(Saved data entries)
■ ■ ■

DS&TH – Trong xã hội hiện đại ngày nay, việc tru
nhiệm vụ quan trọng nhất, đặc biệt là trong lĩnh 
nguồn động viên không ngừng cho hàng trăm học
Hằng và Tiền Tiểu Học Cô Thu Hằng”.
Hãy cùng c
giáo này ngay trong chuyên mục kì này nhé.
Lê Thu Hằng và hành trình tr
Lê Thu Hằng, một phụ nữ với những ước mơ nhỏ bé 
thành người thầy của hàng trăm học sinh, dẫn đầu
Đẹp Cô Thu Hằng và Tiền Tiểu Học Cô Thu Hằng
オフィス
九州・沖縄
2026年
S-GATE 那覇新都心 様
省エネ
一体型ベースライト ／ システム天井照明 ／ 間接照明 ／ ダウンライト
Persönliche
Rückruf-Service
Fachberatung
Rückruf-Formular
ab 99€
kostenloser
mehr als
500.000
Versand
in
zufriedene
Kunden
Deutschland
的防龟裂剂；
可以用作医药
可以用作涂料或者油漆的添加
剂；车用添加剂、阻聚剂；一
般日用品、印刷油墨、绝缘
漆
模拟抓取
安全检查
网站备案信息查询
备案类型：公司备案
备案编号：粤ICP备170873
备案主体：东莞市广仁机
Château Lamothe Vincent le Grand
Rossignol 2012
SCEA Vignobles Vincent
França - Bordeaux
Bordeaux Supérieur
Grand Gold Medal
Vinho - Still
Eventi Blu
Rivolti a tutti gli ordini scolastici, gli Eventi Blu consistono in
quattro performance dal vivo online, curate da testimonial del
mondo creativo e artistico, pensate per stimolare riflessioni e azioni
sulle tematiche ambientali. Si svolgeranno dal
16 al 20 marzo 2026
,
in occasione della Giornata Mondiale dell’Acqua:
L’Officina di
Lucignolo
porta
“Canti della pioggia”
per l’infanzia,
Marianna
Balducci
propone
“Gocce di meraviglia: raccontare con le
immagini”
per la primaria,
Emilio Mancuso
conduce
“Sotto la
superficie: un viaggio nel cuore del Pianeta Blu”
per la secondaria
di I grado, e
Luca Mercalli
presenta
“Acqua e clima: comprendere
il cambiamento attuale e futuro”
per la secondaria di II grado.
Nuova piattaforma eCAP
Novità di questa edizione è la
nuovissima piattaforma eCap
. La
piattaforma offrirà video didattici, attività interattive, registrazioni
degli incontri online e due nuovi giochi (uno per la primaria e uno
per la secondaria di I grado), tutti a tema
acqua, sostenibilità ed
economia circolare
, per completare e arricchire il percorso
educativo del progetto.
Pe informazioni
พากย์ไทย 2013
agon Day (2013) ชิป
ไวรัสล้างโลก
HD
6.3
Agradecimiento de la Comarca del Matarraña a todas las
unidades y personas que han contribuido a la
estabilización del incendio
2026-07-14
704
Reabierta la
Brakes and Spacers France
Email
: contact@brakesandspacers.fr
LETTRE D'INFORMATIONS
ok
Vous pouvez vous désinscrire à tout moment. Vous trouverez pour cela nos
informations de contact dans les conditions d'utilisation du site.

■ ■ ■

What is required: Quote every record above exactly.

Output for this task:
DS&TH – Trong xã hội hiện đại ngày nay, việc tru
nhiệm vụ quan trọng nhất, đặc biệt là trong lĩnh 
nguồn động viên không ngừng cho hàng trăm học
Hằng và Tiền Tiểu Học Cô Thu Hằng”.
Hãy cùng c
giáo này ngay trong chuyên mục kì này nhé.
Lê Thu Hằng và hành trình tr
Lê Thu Hằng, một phụ nữ với những ước mơ nhỏ bé 
thành người thầy của hàng trăm học sinh, dẫn đầu
Đẹp Cô Thu Hằng và Tiền Tiểu Học Cô Thu Hằng
オフィス
九州・沖縄
2026年
S-GATE 那覇新都心 様
省エネ
一体型ベースライト ／ システム天井照明 ／ 間接照明 ／ ダウンライト
Persönliche
Rückruf-Service
Fachberatung
Rückruf-Formular
ab 99€
kostenloser
mehr als
500.000
Versand
in
zufriedene
Kunden
Deutschland
的防龟裂剂；
可以用作医药
可以用作涂料或者油漆的添加
剂；车用添加剂、阻聚剂；一
般日用品、印刷油墨、绝缘
漆
模拟抓取
安全检查
网站备案信息查询
备案类型：公司备案
备案编号：粤ICP备170873
备案主体：东莞市广仁机
Château Lamothe Vincent le Grand
Rossignol 2012
SCEA Vignobles Vincent
França - Bordeaux
Bordeaux Supérieur
Grand Gold Medal
Vinho - Still
Eventi Blu
Rivolti a tutti gli ordini scolastici, gli Eventi Blu consistono in
quattro performance dal vivo online, curate da testimonial del
mondo creativo e artistico, pensate per stimolare riflessioni e azioni
sulle tematiche ambientali. Si svolgeranno dal
16 al 20 marzo 2026
,
in occasione della Giornata Mondiale dell’Acqua:
L’Officina di
Lucignolo
porta
“Canti della pioggia”
per l’infanzia,
Marianna
Balducci
propone
“Gocce di meraviglia: raccontare con le
immagini”
per la primaria,
Emilio Mancuso
conduce
“Sotto la
superficie: un viaggio nel cuore del Pianeta Blu”
per la secondaria
di I grado, e
Luca Mercalli
presenta
“Acqua e clima: comprendere
il cambiamento attuale e futuro”
per la secondaria di II grado.
Nuova piattaforma eCAP
Novità di questa edizione è la
nuovissima piattaforma eCap
. La
piattaforma offrirà video didattici, attività interattive, registrazioni
degli incontri online e due nuovi giochi (uno per la primaria e uno
per la secondaria di I grado), tutti a tema
acqua, sostenibilità ed
economia circolare
, per completare e arricchire il percorso
educativo del progetto.
Pe informazioni
พากย์ไทย 2013
agon Day (2013) ชิป
ไวรัสล้างโลก
HD
6.3
Agradecimiento de la Comarca del Matarraña a todas las
unidades y personas que han contribuido a la
estabilización del incendio
2026-07-14
704
Reabierta la
Brakes and Spacers France
Email
: contact@brakesandspacers.fr
LETTRE D'INFORMATIONS
ok
Vous pouvez vous désinscrire à tout moment. Vous trouverez pour cela nos
informations de contact dans les conditions d'utilisation du site.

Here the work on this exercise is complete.